40 MHz scouting on-call guide

Monitoring the scouting system

For all links in this section access to the .cms network is required. Follow the steps in the cluster users guide to set this up.

The new L1 scouting Grafana dashboard can be used to obtain a quick view of the state of the entire scouting data flow.

The state of the L1 trigger can be monitored on the L1T Grafana instance. This also provides a link to the Muon rate monitor which can be helpful to determine whether the muon scouting should expect input.

In case of problems a good overview can sometimes be gained from the logs of the function manager. These can be accessed in realtime from any machine in .cms by executing ~daqoncall/DAQTools/utilities/HandsawLife.pl -s l1scoutdev -f DEBUG for the development FM and ~daqoncall/DAQTools/utilities/HandsawLife.pl -s l1scoutpro -f DEBUG for the production one. For post-mortem analysis you need to log into the machine cmsrc-l1scout.cms and execute cat /var/log/rcms/l1scoutpro/Logs_l1scoutpro.xml | ~hsakulin/hs/trunk/Handsaw.pl | less -R (replacing pro with dev when checking the development instance).

Recovering the system (after: Powercut, reinstallation)

If the system comes back from a power cut or a scoutdaq-type machine has been reinstalled a few manual steps need to be followed.

Powercut

After a powercut it is likely that the bitfile needs to be loaded into the FPGA. This can be done with the command $ /usr/sbin/deploy_scouting_firmware.sh [CERN username] [bitfile version] [scouting_board_type] [input_system] as described in the section further below. The latest deployed bitfile can be found in /var/log/kcu1500_bitfile_deployments.log, so you can choose that one, if this is not present (e.g., when the machine was wiped) you can check the latest release in the Gitlab project.

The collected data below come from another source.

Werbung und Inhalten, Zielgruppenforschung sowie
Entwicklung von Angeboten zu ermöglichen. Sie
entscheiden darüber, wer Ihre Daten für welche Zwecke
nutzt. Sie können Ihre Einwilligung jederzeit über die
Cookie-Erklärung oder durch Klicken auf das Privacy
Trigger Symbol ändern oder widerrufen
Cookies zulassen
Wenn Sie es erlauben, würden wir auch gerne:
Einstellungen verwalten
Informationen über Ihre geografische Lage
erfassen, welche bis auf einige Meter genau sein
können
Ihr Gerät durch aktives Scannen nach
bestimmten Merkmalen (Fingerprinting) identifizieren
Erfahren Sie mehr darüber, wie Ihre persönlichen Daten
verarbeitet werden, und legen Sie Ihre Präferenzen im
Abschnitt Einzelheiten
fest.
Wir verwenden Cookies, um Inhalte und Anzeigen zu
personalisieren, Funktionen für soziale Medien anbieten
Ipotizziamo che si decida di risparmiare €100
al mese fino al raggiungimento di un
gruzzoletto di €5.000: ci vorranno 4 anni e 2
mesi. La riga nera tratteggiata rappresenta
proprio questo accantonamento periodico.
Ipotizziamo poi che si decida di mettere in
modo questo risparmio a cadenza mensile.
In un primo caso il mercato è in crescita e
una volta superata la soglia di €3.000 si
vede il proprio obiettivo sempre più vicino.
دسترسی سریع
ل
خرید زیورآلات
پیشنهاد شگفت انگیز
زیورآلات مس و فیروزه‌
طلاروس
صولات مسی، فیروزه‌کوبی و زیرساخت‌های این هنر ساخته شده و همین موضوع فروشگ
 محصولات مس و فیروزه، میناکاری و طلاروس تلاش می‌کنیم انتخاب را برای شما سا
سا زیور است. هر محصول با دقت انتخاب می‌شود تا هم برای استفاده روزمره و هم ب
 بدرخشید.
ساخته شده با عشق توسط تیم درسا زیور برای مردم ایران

Once the bitfile was loaded the machine needs to be rebooted with sudo shutdown -r now as the PCI tree needs to be re-enumerated.

Reinstallation

After re-installation the following steps need to be performed:

Reload bitfile as described above.
TEMPORARY: Set the scdaq configuration file /etc/scdaq/scdaq.conf as needed for the given machine. (See /opt/scdaq/test/config/ for examples for a given machine. The fields to change are usually "processor_type", "output_filename_prefix", "output_filename_base", and "nOrbitsPerFile".)
Enable and start SCONE with sudo systemctl enable --now scone
Enable and start scdaq with sudo systemctl enable --now runSCdaq

Deploying a bitfile

KCU1500

Deployment of bitfiles is handled via a script called with $ /usr/sbin/deploy_scouting_firmware.sh [CERN username] [bitfile version] [scouting_board_type] [input_system], e.g.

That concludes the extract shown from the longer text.